The meeting of the countries' presidents in Ankara on September 11 “would discuss all aspects of the Syrian crisis”, Alexander Lavrentyev, Russia’s special envoy for Syria, told Tass news agency.

The meeting will mark the second time this year that Turkey's Recep Tayyip Erdogan, Russia's Vladimir Putin and Hassan Rouhani of Iran have met to discuss their intervention in Syria.

The three have mostly sidelined the US on Syria since agreeing to co-operate on Syria in 2017.

But since then, the nations have struggled to agree on how to draw their spheres of influence.

The three are guarantors of the Astana process, which were talks mostly among themselves and supervised by Moscow to defeat "terrorism" and resolve the civil war.

The process, named after its venue in the Kazakhstan capital, contributed to freezing US-backed international peace talks in Geneva.

It focused on defeating the trio's idea of terrorists and produced mostly nominal ceasefires.

That allowed forces loyal to Syrian President Bashar Al Assad, with backing from Iran and Russia, to recapture territory from the moderate Free Syrian Army and militant rebel factions.

epaselect epa07369696 (L-R) Iranian President Hassan Rouhani, Russian President Vladimir Putin and Turkish President Recep Tayyip Erdogan shake hands during their meeting in the Black sea resort of Sochi, Russia, 14 February 2019. The leaders of Russia, Turkey and Iran hold their fourth trilateral meeting to discuss further joint steps with a view to a long-term peace settlement in Syria.  EPA/SERGEI CHIRIKOV / POOL
Hassan Rouhani, Vladimir Putin and  Recep Tayyip Erdogan at their last meeting in Sochi 14 February 2019. EPA

Since then, Russia and Iran have uneasily shared territorial influence, with Moscow allowing Israeli raids against Iranian targets in Syria.

Turkey has established a territorial sphere in the north, having pushed back the Kurdish militia it considers terrorists but who still control large parts of eastern Syria.

Since the three leaders met in the Russian resort city of Sochi in February, a war between Russian and Turkish allies intensified in the northern governorate of Idlib, the last rebel stronghold.

It was mostly taken over in the past three years by the Al Qaeda-linked Hayat Tahrir Al Sham.

An offensive backed by Russia and Iran on Idlib threatens to capture a major rebel town in the south of the governorate, although there are Turkish observation posts in the area.

The offensive has killed hundreds of civilians and driven masses to seek refuge near the Turkish border, rising tension between Moscow and Ankara.

Turkey has also angered Russia and Iran by negotiating with the US over a planned safe zone in areas of eastern Syria on its border.

The zone would remove territory from Kurdish militia and place Turkey close to, if not in control of, Syria’s major oil and gas resources.
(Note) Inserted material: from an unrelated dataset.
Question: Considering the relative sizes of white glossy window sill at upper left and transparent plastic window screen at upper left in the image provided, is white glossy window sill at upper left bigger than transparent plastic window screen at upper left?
Last December, US President Donald Trump announced a troop withdrawal from Syria but has since held off, leaving a reduced number of special forces in the east.

A senior Syrian opposition member close to Turkey said the picture “is confused perhaps more than any time before”.

He said differences between the three countries extended to the shape of the political order they wanted to impose in a settlement.

Russia and Turkey have largely filled a proposed, UN-supervised constitutional committee with their nominees, to the disadvantage of Iran, opposition sources say.

The committee will draw up a new Syrian constitution.

The opposition member said Turkey wanted the political process to result in the end of the Alawite-dominated Assad regime.

But Iran and Russia want the regime to continue, with Tehran adamant about Mr Al Assad staying on as leader, he said.

"Russia might not be sure Assad's continuity would result in any stability for the foreseeable future," he told The National from Istanbul.

Russia, Iran and Turkey will first have to solve a complicated situation where their troops and those of the US are not far from each other in Syria.

Turkey might not be in a hurry for the US to leave, despite public statements to the contrary.

Ankara might prefer negotiations with Washington over eastern Syria to again taking part in a scramble with Iran and Russia.